Heading Back To Work: 7 Things I'll Most Miss About My Son

Xaver and me on the couchI begin this column with a heavy sigh. And then a kick in the butt, because it’s time to man up. After 10 months of unemployment, I’m returning to the workforce. I’m excited about my new career, but like millions of moms and dads everywhere, I miss my son already.

As I prepare to re-enter the race of rats, I think of the things I will miss most about him.

Spontaneous visits. My “office” consists of a blocked-off yet wall-less part of the living room. (He and I are looking at it in the photo to the left!) My son is usually on the other side of the living room. When he wants to visit me, and that can be 10 times an hour, he simply walks around the barrier. I may be deep in thought crafting Hemingway-like prose, but am always happy for his drop-bys, which will now require a subway pass and knowledge of New York City geography that he just doesn’t possess.

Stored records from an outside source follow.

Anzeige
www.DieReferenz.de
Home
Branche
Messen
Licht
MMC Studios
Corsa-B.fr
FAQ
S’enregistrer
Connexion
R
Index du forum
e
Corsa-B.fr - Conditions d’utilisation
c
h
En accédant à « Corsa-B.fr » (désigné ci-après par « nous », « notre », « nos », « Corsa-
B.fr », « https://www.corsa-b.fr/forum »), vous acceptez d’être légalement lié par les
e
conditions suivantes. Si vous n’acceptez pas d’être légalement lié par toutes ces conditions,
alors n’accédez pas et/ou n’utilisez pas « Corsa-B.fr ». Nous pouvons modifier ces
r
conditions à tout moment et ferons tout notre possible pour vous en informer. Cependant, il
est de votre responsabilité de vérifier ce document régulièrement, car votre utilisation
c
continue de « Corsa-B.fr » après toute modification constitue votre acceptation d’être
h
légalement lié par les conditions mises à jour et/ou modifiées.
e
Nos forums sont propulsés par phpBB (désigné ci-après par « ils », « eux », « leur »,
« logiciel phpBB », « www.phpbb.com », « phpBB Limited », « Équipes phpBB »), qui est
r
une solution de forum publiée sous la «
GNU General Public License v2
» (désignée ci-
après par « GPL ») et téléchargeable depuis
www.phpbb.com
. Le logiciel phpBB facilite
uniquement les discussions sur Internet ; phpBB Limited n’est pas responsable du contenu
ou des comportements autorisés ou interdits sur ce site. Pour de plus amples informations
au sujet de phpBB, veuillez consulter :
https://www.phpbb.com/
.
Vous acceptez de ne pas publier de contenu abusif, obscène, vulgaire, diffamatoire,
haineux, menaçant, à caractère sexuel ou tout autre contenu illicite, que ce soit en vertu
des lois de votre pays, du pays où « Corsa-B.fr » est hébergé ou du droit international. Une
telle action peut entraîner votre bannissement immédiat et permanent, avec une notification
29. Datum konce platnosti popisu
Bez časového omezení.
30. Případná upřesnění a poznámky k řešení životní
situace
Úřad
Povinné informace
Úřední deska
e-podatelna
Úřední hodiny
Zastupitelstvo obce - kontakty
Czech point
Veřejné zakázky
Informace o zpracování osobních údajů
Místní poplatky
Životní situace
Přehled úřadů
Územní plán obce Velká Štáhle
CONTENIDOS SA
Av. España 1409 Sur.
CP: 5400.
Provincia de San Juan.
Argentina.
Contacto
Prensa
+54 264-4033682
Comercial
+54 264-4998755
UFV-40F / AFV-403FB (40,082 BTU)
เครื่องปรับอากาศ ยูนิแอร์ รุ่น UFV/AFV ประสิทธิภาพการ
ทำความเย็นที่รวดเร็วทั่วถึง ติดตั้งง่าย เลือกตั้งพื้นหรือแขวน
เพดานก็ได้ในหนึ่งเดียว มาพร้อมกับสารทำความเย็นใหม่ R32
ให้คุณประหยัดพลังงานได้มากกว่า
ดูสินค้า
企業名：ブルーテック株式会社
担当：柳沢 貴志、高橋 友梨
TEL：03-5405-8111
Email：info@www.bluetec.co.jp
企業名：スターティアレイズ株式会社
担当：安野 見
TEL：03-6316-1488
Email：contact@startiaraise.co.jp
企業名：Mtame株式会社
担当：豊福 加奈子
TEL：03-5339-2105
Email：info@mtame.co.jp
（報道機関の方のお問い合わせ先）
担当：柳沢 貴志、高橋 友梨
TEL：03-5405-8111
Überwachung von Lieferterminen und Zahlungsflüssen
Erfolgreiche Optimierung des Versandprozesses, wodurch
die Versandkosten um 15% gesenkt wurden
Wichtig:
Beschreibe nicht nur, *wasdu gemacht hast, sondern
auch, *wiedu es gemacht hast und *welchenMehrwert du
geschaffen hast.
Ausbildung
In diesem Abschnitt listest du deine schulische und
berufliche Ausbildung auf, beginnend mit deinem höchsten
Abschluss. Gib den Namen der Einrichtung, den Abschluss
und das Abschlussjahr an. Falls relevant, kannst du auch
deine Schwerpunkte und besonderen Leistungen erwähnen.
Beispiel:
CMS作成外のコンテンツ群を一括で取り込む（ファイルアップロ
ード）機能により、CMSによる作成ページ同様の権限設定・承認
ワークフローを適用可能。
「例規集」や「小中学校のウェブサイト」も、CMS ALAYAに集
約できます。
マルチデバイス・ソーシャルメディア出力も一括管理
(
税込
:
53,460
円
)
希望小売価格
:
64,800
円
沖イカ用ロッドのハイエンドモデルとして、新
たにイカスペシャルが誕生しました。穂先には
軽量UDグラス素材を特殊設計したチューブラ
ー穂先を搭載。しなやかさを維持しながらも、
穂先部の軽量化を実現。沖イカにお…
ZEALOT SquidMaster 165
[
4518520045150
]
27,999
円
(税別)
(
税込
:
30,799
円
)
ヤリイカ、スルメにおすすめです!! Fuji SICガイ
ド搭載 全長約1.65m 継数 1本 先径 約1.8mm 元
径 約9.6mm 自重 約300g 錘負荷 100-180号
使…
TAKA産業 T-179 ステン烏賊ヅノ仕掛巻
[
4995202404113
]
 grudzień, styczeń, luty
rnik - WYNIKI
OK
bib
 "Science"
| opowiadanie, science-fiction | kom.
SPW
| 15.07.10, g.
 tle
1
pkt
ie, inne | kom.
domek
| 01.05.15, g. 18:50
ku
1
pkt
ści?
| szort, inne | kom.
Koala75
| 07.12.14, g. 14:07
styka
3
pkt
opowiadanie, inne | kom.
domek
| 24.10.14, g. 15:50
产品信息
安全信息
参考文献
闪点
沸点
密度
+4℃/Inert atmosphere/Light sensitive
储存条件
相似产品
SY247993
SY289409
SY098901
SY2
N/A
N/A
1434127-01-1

  1. The playground. My son couldn’t crawl when I lost my job. He’s now running and trying to climb, giving me (more) gray hairs, but trailing him as he explores every bit of the playground is the most exhausting relaxing thing I do.
  2. Elbow, car, knee. He has these words on repeat. Maybe he likes the way they make his mouth feel when he says them.
  3. Trips to the pediatrician. I’ve been to every checkup, carrying the stroller into the subway, lifting him onto the scale, asking questions. Nothing made me feel more like a dad than when I comforted him in my arms after his MMR vaccination.
  4. Labeling everything. Xavier points at me. Dada! Dada! Dada! Then across from me. Ma-MEE! Ma-MEE! Then the wall. Wall. Then outside. Car. Then to his wrist. Elbow. (Hey, he’s only 17 months!) Then the letters on his wall. A. Then the door. Go go go! Labeling everything is cute coming from him, but if my new co-workers do it I will think they are crazy.
  5. The unintentional comedy. He just learned “cute.” Unfortunately, his pronunciation sounds like an ethnic slur. My apologies in advance. No, he thinks you’re attractive. Honest. We didn’t teach him THAT.
  6. Extra energy. Looking for a job is exhausting, but you typically don’t have to be somewhere at 9 a.m. to do it. You often don’t even have to leave the house. Or shave. Or shower. (Unless your wife eventually insists). And the only late meetings are those you choose to attend. I could devote that extra time to Xavier. Now? We’ll see how it goes, but I’m accepting all suggestions for (legal) pep pills and energy drinks.
  7. There are plenty more things I will miss, but you don’t have all day, right? I know my son will be fine without me. He has an amazing nanny. And really it’s a win-win for him: Not only will I now have more money to spend, we’ll always have the weekends where I can overcompensate and overindulge to make up for my guilt.

What was the toughest part of returning to the workforce? And what tips do you have for making it an easier transition?